[Records from a dataset]
* * * * *
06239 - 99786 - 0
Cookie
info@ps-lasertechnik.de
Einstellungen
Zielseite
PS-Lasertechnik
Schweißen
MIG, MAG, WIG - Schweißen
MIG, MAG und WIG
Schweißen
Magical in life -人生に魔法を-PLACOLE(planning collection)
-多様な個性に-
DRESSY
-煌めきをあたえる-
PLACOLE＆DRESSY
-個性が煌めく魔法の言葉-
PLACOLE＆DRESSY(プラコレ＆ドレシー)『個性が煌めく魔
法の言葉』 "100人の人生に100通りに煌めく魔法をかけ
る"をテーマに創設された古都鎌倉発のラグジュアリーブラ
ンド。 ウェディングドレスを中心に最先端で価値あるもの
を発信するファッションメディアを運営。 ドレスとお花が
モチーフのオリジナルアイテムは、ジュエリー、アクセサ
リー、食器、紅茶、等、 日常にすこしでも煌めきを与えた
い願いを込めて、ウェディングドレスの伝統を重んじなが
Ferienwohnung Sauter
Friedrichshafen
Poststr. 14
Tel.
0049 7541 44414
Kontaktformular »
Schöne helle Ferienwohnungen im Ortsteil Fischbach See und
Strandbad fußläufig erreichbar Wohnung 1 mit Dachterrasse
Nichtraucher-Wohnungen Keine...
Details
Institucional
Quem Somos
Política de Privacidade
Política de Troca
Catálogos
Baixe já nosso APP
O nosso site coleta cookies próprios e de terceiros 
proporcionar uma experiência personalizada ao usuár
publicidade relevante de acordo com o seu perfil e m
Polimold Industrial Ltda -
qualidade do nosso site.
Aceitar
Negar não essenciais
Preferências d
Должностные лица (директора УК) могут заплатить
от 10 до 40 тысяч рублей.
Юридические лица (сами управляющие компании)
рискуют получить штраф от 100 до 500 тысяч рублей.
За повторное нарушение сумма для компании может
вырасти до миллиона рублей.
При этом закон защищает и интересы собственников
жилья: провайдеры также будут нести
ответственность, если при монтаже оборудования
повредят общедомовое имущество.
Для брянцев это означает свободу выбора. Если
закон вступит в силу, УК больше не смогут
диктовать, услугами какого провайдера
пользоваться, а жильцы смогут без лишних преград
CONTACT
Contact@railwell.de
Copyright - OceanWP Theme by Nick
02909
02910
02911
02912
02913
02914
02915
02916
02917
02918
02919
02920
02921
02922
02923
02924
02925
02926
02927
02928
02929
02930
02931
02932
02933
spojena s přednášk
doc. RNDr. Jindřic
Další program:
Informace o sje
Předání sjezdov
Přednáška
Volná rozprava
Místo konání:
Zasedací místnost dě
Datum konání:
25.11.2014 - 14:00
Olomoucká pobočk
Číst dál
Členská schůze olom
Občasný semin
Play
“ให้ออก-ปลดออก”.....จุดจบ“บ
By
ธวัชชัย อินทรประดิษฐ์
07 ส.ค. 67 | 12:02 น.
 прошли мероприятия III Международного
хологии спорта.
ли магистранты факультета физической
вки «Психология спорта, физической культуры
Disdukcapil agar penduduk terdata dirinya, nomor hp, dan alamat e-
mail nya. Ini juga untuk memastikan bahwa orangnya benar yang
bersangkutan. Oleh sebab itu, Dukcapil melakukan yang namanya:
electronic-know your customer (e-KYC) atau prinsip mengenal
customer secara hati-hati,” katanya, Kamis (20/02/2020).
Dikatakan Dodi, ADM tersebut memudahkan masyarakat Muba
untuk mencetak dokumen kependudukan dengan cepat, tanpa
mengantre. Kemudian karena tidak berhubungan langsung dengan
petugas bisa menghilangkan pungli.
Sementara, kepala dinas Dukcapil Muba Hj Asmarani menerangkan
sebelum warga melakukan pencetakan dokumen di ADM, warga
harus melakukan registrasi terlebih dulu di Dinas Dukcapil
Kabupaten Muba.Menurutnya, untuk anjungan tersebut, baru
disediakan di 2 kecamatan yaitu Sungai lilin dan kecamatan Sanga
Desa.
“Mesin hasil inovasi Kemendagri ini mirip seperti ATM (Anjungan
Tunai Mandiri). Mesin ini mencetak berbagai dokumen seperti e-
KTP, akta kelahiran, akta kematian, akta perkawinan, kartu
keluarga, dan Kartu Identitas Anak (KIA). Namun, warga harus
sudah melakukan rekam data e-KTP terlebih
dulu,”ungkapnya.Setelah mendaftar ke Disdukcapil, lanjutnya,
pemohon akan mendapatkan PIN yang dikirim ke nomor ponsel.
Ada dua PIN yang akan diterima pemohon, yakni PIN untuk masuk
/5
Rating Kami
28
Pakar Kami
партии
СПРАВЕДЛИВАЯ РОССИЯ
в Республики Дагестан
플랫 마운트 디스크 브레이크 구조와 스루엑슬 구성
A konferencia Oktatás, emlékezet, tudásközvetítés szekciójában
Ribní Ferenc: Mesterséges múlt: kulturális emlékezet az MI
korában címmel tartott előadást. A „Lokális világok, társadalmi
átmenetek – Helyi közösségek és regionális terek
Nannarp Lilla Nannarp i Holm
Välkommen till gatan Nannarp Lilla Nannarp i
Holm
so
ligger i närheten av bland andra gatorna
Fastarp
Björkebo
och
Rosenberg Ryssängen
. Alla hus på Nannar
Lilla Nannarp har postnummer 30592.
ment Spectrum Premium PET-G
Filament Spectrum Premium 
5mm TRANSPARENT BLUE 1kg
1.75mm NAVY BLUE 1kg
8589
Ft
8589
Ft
* * * * *
Exercise. Please retype all of the data above exactly as written.

Answer to this problem.
06239 - 99786 - 0
Cookie
info@ps-lasertechnik.de
Einstellungen
Zielseite
PS-Lasertechnik
Schweißen
MIG, MAG, WIG - Schweißen
MIG, MAG und WIG
Schweißen
Magical in life -人生に魔法を-PLACOLE(planning collection)
-多様な個性に-
DRESSY
-煌めきをあたえる-
PLACOLE＆DRESSY
-個性が煌めく魔法の言葉-
PLACOLE＆DRESSY(プラコレ＆ドレシー)『個性が煌めく魔
法の言葉』 "100人の人生に100通りに煌めく魔法をかけ
る"をテーマに創設された古都鎌倉発のラグジュアリーブラ
ンド。 ウェディングドレスを中心に最先端で価値あるもの
を発信するファッションメディアを運営。 ドレスとお花が
モチーフのオリジナルアイテムは、ジュエリー、アクセサ
リー、食器、紅茶、等、 日常にすこしでも煌めきを与えた
い願いを込めて、ウェディングドレスの伝統を重んじなが
Ferienwohnung Sauter
Friedrichshafen
Poststr. 14
Tel.
0049 7541 44414
Kontaktformular »
Schöne helle Ferienwohnungen im Ortsteil Fischbach See und
Strandbad fußläufig erreichbar Wohnung 1 mit Dachterrasse
Nichtraucher-Wohnungen Keine...
Details
Institucional
Quem Somos
Política de Privacidade
Política de Troca
Catálogos
Baixe já nosso APP
O nosso site coleta cookies próprios e de terceiros 
proporcionar uma experiência personalizada ao usuár
publicidade relevante de acordo com o seu perfil e m
Polimold Industrial Ltda -
qualidade do nosso site.
Aceitar
Negar não essenciais
Preferências d
Должностные лица (директора УК) могут заплатить
от 10 до 40 тысяч рублей.
Юридические лица (сами управляющие компании)
рискуют получить штраф от 100 до 500 тысяч рублей.
За повторное нарушение сумма для компании может
вырасти до миллиона рублей.
При этом закон защищает и интересы собственников
жилья: провайдеры также будут нести
ответственность, если при монтаже оборудования
повредят общедомовое имущество.
Для брянцев это означает свободу выбора. Если
закон вступит в силу, УК больше не смогут
диктовать, услугами какого провайдера
пользоваться, а жильцы смогут без лишних преград
CONTACT
Contact@railwell.de
Copyright - OceanWP Theme by Nick
02909
02910
02911
02912
02913
02914
02915
02916
02917
02918
02919
02920
02921
02922
02923
02924
02925
02926
02927
02928
02929
02930
02931
02932
02933
spojena s přednášk
doc. RNDr. Jindřic
Další program:
Informace o sje
Předání sjezdov
Přednáška
Volná rozprava
Místo konání:
Zasedací místnost dě
Datum konání:
25.11.2014 - 14:00
Olomoucká pobočk
Číst dál
Členská schůze olom
Občasný semin
Play
“ให้ออก-ปลดออก”.....จุดจบ“บ
By
ธวัชชัย อินทรประดิษฐ์
07 ส.ค. 67 | 12:02 น.
 прошли мероприятия III Международного
хологии спорта.
ли магистранты факультета физической
вки «Психология спорта, физической культуры
Disdukcapil agar penduduk terdata dirinya, nomor hp, dan alamat e-
mail nya. Ini juga untuk memastikan bahwa orangnya benar yang
bersangkutan. Oleh sebab itu, Dukcapil melakukan yang namanya:
electronic-know your customer (e-KYC) atau prinsip mengenal
customer secara hati-hati,” katanya, Kamis (20/02/2020).
Dikatakan Dodi, ADM tersebut memudahkan masyarakat Muba
untuk mencetak dokumen kependudukan dengan cepat, tanpa
mengantre. Kemudian karena tidak berhubungan langsung dengan
petugas bisa menghilangkan pungli.
Sementara, kepala dinas Dukcapil Muba Hj Asmarani menerangkan
sebelum warga melakukan pencetakan dokumen di ADM, warga
harus melakukan registrasi terlebih dulu di Dinas Dukcapil
Kabupaten Muba.Menurutnya, untuk anjungan tersebut, baru
disediakan di 2 kecamatan yaitu Sungai lilin dan kecamatan Sanga
Desa.
“Mesin hasil inovasi Kemendagri ini mirip seperti ATM (Anjungan
Tunai Mandiri). Mesin ini mencetak berbagai dokumen seperti e-
KTP, akta kelahiran, akta kematian, akta perkawinan, kartu
keluarga, dan Kartu Identitas Anak (KIA). Namun, warga harus
sudah melakukan rekam data e-KTP terlebih
dulu,”ungkapnya.Setelah mendaftar ke Disdukcapil, lanjutnya,
pemohon akan mendapatkan PIN yang dikirim ke nomor ponsel.
Ada dua PIN yang akan diterima pemohon, yakni PIN untuk masuk
/5
Rating Kami
28
Pakar Kami
партии
СПРАВЕДЛИВАЯ РОССИЯ
в Республики Дагестан
플랫 마운트 디스크 브레이크 구조와 스루엑슬 구성
A konferencia Oktatás, emlékezet, tudásközvetítés szekciójában
Ribní Ferenc: Mesterséges múlt: kulturális emlékezet az MI
korában címmel tartott előadást. A „Lokális világok, társadalmi
átmenetek – Helyi közösségek és regionális terek
Nannarp Lilla Nannarp i Holm
Välkommen till gatan Nannarp Lilla Nannarp i
Holm
so
ligger i närheten av bland andra gatorna
Fastarp
Björkebo
och
Rosenberg Ryssängen
. Alla hus på Nannar
Lilla Nannarp har postnummer 30592.
ment Spectrum Premium PET-G
Filament Spectrum Premium 
5mm TRANSPARENT BLUE 1kg
1.75mm NAVY BLUE 1kg
8589
Ft
8589
Ft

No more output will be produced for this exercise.